→ **Exercise prompt**
The lines to print are the one containing "Find anything that" and every line after it through the end of the entries below. Print them exactly and nothing else.

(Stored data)
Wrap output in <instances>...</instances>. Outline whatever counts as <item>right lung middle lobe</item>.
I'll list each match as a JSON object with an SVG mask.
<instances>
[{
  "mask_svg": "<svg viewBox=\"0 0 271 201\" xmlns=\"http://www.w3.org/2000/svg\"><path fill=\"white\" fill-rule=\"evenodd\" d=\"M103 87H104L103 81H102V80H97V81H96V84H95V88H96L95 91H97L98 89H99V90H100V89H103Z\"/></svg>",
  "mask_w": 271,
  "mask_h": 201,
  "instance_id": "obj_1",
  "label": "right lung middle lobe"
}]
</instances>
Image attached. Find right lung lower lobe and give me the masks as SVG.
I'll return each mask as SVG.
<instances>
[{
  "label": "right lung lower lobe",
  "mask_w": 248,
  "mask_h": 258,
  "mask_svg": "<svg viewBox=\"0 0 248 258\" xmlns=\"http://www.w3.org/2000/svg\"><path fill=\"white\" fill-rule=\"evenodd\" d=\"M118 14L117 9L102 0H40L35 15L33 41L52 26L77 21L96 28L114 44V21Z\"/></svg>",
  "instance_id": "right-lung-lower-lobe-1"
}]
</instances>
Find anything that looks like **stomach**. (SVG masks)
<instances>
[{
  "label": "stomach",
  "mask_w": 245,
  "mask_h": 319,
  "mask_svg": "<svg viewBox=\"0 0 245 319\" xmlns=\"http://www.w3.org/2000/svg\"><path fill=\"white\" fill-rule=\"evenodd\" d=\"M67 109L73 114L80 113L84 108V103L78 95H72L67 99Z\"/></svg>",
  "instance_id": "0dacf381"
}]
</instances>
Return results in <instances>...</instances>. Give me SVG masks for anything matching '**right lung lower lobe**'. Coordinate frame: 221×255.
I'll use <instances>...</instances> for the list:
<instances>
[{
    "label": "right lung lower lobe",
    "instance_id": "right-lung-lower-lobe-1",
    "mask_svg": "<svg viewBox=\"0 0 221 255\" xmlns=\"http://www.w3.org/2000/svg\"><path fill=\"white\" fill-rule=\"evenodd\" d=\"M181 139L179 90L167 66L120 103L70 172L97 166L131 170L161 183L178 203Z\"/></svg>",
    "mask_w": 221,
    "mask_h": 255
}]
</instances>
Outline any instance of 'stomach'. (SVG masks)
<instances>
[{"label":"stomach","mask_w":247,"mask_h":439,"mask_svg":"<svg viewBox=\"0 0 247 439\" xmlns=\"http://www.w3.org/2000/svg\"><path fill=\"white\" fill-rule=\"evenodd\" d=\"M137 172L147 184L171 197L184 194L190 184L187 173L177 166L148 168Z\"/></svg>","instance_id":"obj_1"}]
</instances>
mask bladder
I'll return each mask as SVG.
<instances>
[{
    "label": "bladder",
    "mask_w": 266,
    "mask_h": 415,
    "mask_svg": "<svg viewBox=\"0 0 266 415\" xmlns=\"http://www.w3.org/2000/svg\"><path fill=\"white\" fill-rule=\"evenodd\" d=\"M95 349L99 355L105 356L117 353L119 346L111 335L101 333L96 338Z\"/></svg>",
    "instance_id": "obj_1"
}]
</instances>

→ **Solution**
Find anything that looks like **stomach**. (SVG masks)
<instances>
[{
  "label": "stomach",
  "mask_w": 245,
  "mask_h": 319,
  "mask_svg": "<svg viewBox=\"0 0 245 319\" xmlns=\"http://www.w3.org/2000/svg\"><path fill=\"white\" fill-rule=\"evenodd\" d=\"M67 109L73 114L80 113L84 108V103L78 95H72L67 99Z\"/></svg>",
  "instance_id": "0dacf381"
}]
</instances>
Return results in <instances>...</instances>. Give me SVG masks for anything matching '**right lung lower lobe**'. Coordinate frame: 221×255.
I'll use <instances>...</instances> for the list:
<instances>
[{
    "label": "right lung lower lobe",
    "instance_id": "right-lung-lower-lobe-1",
    "mask_svg": "<svg viewBox=\"0 0 221 255\" xmlns=\"http://www.w3.org/2000/svg\"><path fill=\"white\" fill-rule=\"evenodd\" d=\"M181 139L179 90L167 66L120 103L70 172L97 166L131 170L161 183L178 203Z\"/></svg>",
    "mask_w": 221,
    "mask_h": 255
}]
</instances>
Outline any instance of 'stomach'. (SVG masks)
<instances>
[{"label":"stomach","mask_w":247,"mask_h":439,"mask_svg":"<svg viewBox=\"0 0 247 439\" xmlns=\"http://www.w3.org/2000/svg\"><path fill=\"white\" fill-rule=\"evenodd\" d=\"M137 172L147 184L171 197L184 194L190 184L187 173L177 166L148 168Z\"/></svg>","instance_id":"obj_1"}]
</instances>
mask bladder
I'll return each mask as SVG.
<instances>
[{
    "label": "bladder",
    "mask_w": 266,
    "mask_h": 415,
    "mask_svg": "<svg viewBox=\"0 0 266 415\" xmlns=\"http://www.w3.org/2000/svg\"><path fill=\"white\" fill-rule=\"evenodd\" d=\"M95 349L99 355L105 356L117 353L119 346L111 335L101 333L96 338Z\"/></svg>",
    "instance_id": "obj_1"
}]
</instances>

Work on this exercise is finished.